- MINFLUX (Minimal Photon Fluxes) is an advanced single-molecule localization microscopy technique that achieves nanometer-scale resolution with unprecedented efficiency in photon usage.
- Developed as a further step beyond established super-resolution methods such as STED (Stimulated Emission Depletion) and PALM/STORM (Photoactivated Localization Microscopy/Stochastic Optical Reconstruction Microscopy), MINFLUX uses a targeted excitation strategy that allows the precise localization of fluorescent molecules with far fewer detected photons. This leap in efficiency means MINFLUX can capture dynamic molecular processes at sub-millisecond timescales and at resolutions of 1–3 nanometers, which approaches the scale of individual biomolecules.

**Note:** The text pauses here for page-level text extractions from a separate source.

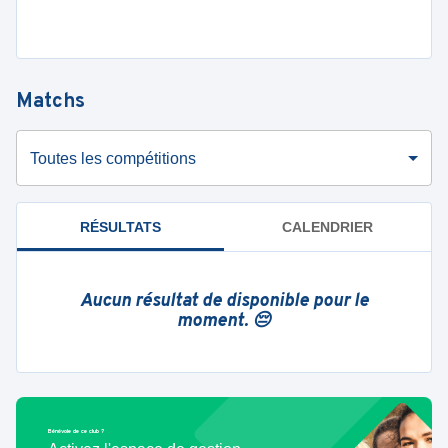
Matchs
Toutes les compétitions
RÉSULTATS
CALENDRIER
Aucun résultat de disponible pour le
moment. 😔
Bénévole de ce club ?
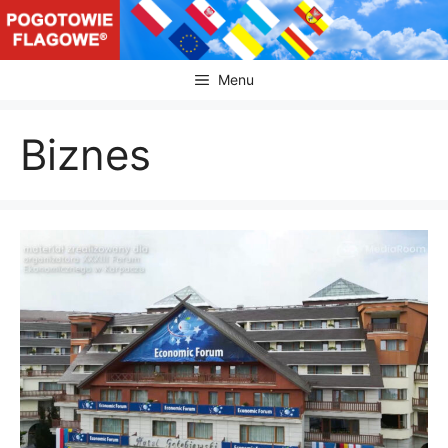
Przejdź
do
treści
Menu
Biznes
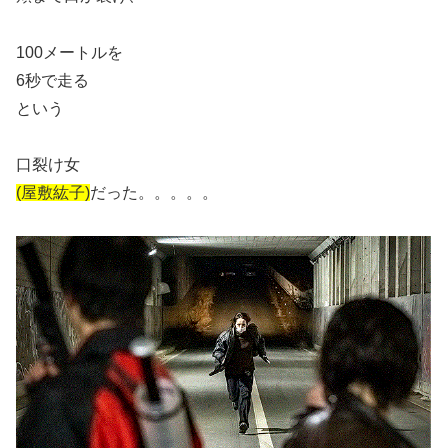
100メートルを
6秒で走る
という
口裂け女
(屋敷紘子)
だった。。。。。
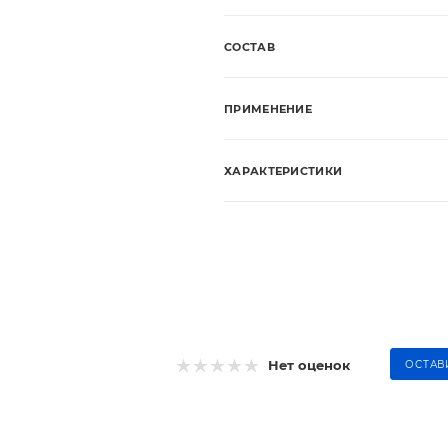
СОСТАВ
ПРИМЕНЕНИЕ
ХАРАКТЕРИСТИКИ
Нет оценок
ОСТАВ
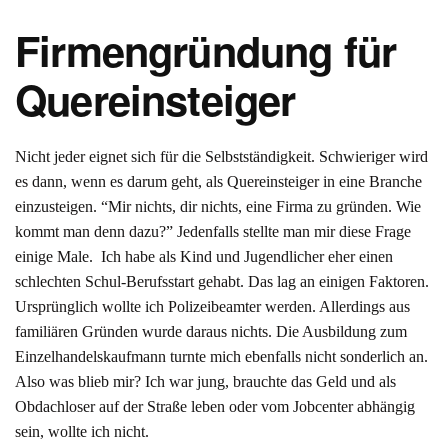
Firmengründung für
Quereinsteiger
Nicht jeder eignet sich für die Selbstständigkeit. Schwieriger wird
es dann, wenn es darum geht, als Quereinsteiger in eine Branche
einzusteigen. “Mir nichts, dir nichts, eine Firma zu gründen. Wie
kommt man denn dazu?” Jedenfalls stellte man mir diese Frage
einige Male. Ich habe als Kind und Jugendlicher eher einen
schlechten Schul-Berufsstart gehabt. Das lag an einigen Faktoren.
Ursprünglich wollte ich Polizeibeamter werden. Allerdings aus
familiären Gründen wurde daraus nichts. Die Ausbildung zum
Einzelhandelskaufmann turnte mich ebenfalls nicht sonderlich an.
Also was blieb mir? Ich war jung, brauchte das Geld und als
Obdachloser auf der Straße leben oder vom Jobcenter abhängig
sein, wollte ich nicht.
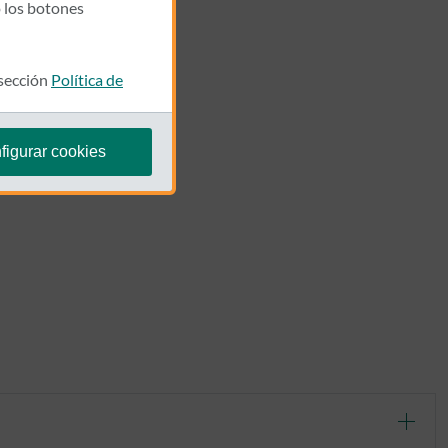
 los botones
 sección
Política de
figurar cookies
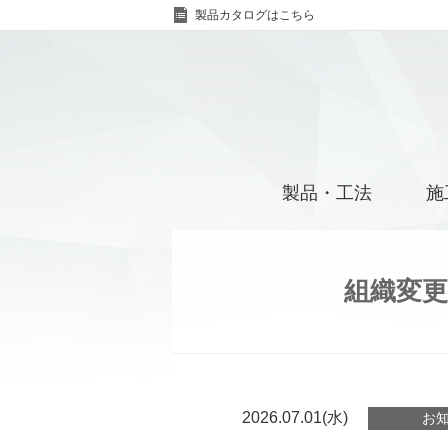
製品カタログはこちら
製品・工法
施
組織変
2026.07.01(水)
お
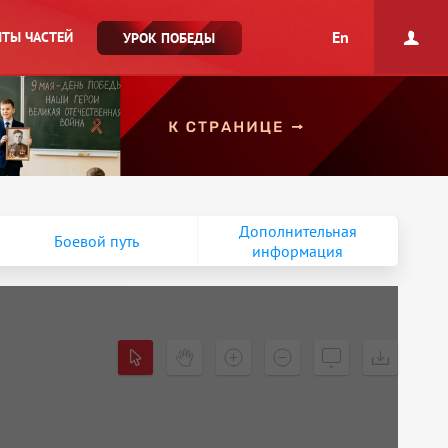
En
ТЫ ЧАСТЕЙ
УРОК ПОБЕДЫ
Дополнительная
Боевой путь
информация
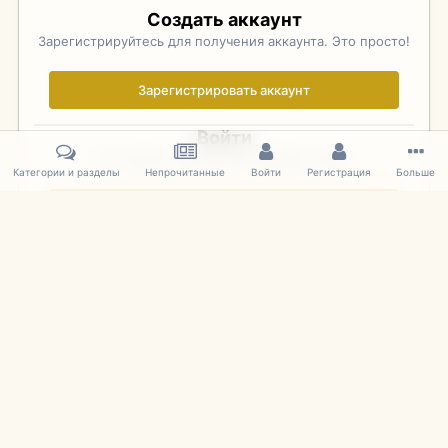
Создать аккаунт
Зарегистрируйтесь для получения аккаунта. Это просто!
Зарегистрировать аккаунт
Войти
Уже зарегистрированы? Войдите здесь.
Категории и разделы
Непрочитанные
Войти
Регистрация
Больше
Войти сейчас
Главная
Галерея
Фотографии Иностранных Моделей
1:43 
IPS Theme
by
IPSFocus
Язык
Cookies
mDiecast.com
Powered by Invision Community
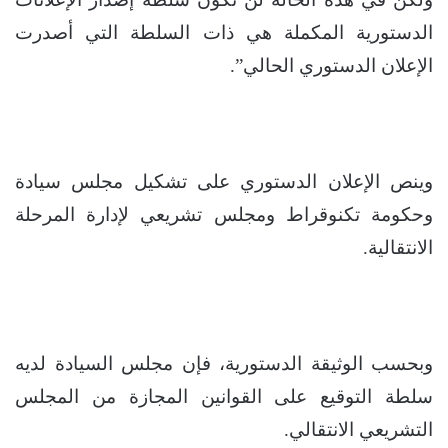
الدستورية المكملة هي ذات السلطة التي أصدرت
الإعلان الدستوري الحالي”.
وينص الإعلان الدستوري على تشكيل مجلس سيادة
وحكومة تكنوقراط ومجلس تشريعي لإدارة المرحلة
الانتقالية.
وبحسب الوثيقة الدستورية، فإن مجلس السيادة لديه
سلطة التوقيع على القوانين المجازة من المجلس
التشريعي الانتقالي.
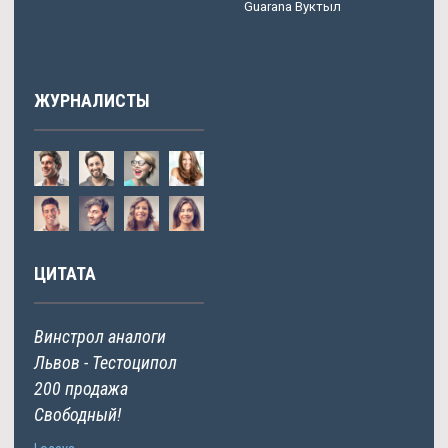
Guarana Вуктыл
ЖУРНАЛИСТЫ
ЦИТАТА
Винстрол аналоги
Львов - Тестоципол
200 продажа
Свободный!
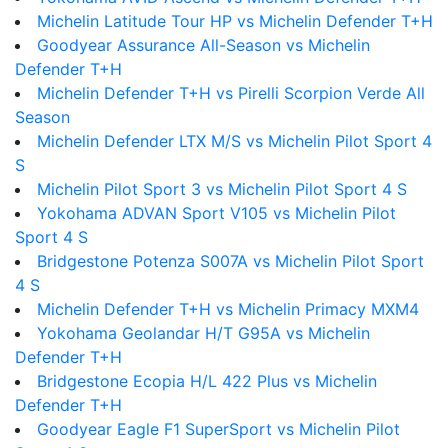
Michelin Latitude Tour HP vs Michelin Defender T+H
Goodyear Assurance All-Season vs Michelin
Defender T+H
Michelin Defender T+H vs Pirelli Scorpion Verde All
Season
Michelin Defender LTX M/S vs Michelin Pilot Sport 4
S
Michelin Pilot Sport 3 vs Michelin Pilot Sport 4 S
Yokohama ADVAN Sport V105 vs Michelin Pilot
Sport 4 S
Bridgestone Potenza S007A vs Michelin Pilot Sport
4 S
Michelin Defender T+H vs Michelin Primacy MXM4
Yokohama Geolandar H/T G95A vs Michelin
Defender T+H
Bridgestone Ecopia H/L 422 Plus vs Michelin
Defender T+H
Goodyear Eagle F1 SuperSport vs Michelin Pilot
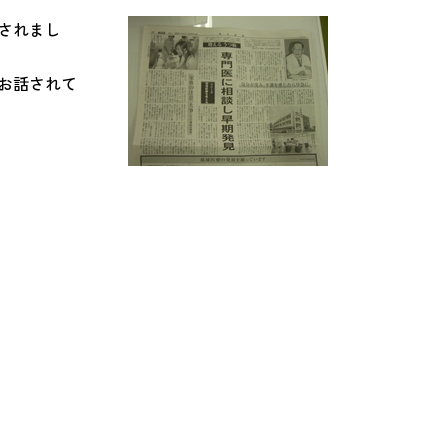
されまし
お話されて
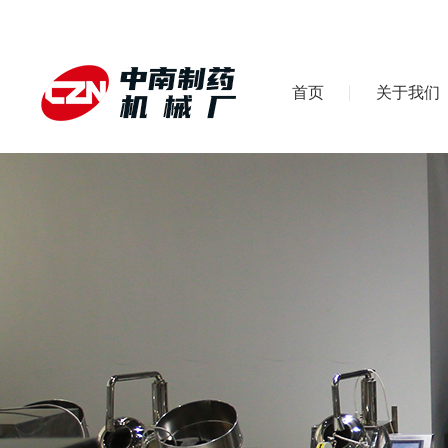
首页
关于我们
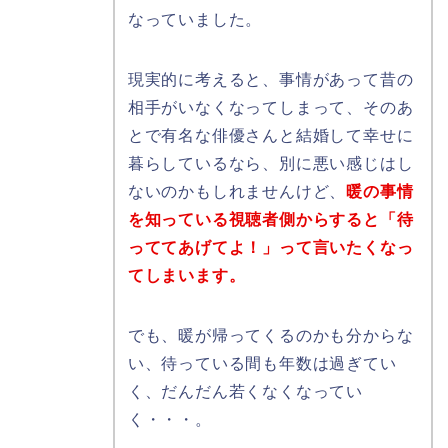
なっていました。
現実的に考えると、事情があって昔の
相手がいなくなってしまって、そのあ
とで有名な俳優さんと結婚して幸せに
暮らしているなら、別に悪い感じはし
ないのかもしれませんけど、
暖の事情
を知っている視聴者側からすると「待
っててあげてよ！」って言いたくなっ
てしまいます。
でも、暖が帰ってくるのかも分からな
い、待っている間も年数は過ぎてい
く、だんだん若くなくなってい
く・・・。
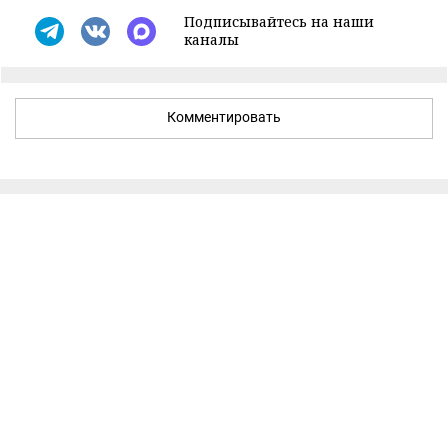
Подписывайтесь на наши
каналы
Комментировать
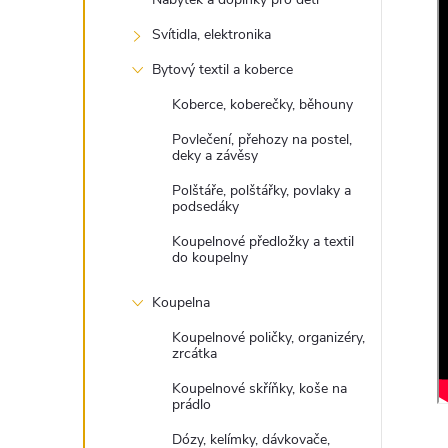
Svítidla, elektronika
Bytový textil a koberce
Koberce, koberečky, běhouny
Povlečení, přehozy na postel,
deky a závěsy
Polštáře, polštářky, povlaky a
podsedáky
Koupelnové předložky a textil
do koupelny
Koupelna
Koupelnové poličky, organizéry,
zrcátka
Koupelnové skříňky, koše na
prádlo
Dózy, kelímky, dávkovače,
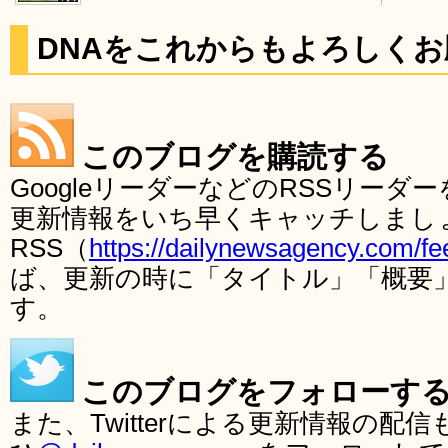
DNAをこれからもよろしく
このブログを購読する
GoogleリーダーなどのRSSリー
更新情報をいち早くキャッチしまし
RSS（
https://dailynewsagency.com/fe
ば、更新の時に「タイトル」「概要
す。
このブログをフォローす
また、Twitterによる更新情報の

- The core principle of MINFLUX relies on positioning a spatially modulated excitation pattern—specifically, a donut-shaped laser beam with a central intensity minimum—directly over the molecule of interest. Because fluorescence emission is weakest when the molecule is exactly at the beam’s dark center, detecting minimal photon counts during beam shifts allows the algorithm to triangulate the molecule’s position with extreme precision. Instead of relying on broad Gaussian point spread functions and collecting thousands of photons for statistical accuracy, MINFLUX iteratively positions the excitation minimum close to the molecule, reducing the number of required photons by an order of magnitude compared to traditional localization microscopy. This results in faster acquisition times and less photobleaching, making it ideal for studying fast and delicate biological processes.
- In practice, MINFLUX combines this targeted illumination approach with photo-switchable or photo-activatable fluorescent labels, enabling controlled activation of individual molecules in crowded fields. Once a molecule is activated, the excitation pattern is rapidly repositioned in a few predefined locations around it, and photon counts are recorded. Using mathematical fitting, the molecule’s coordinates are calculated with nanometer precision. Because the beam’s central zero acts as a reference point, the accuracy of localization is largely independent of the diffraction limit, which typically constrains optical microscopy to ~200 nm resolution.
- MINFLUX has transformative applications in cell biology, neuroscience, and structural biology. It enables direct visualization of the nanoscale organization of proteins in live cells, tracking of molecular motors along cytoskeletal filaments, and even real-time monitoring of conformational changes in macromolecular complexes.
- Its ability to combine ultra-high spatial resolution with high temporal resolution makes it uniquely suited for studying the molecular mechanisms that underlie life at the most fundamental level. However, the method requires highly stable instrumentation, advanced beam-shaping optics, and precise sample preparation, meaning its adoption is still largely concentrated in specialized laboratories.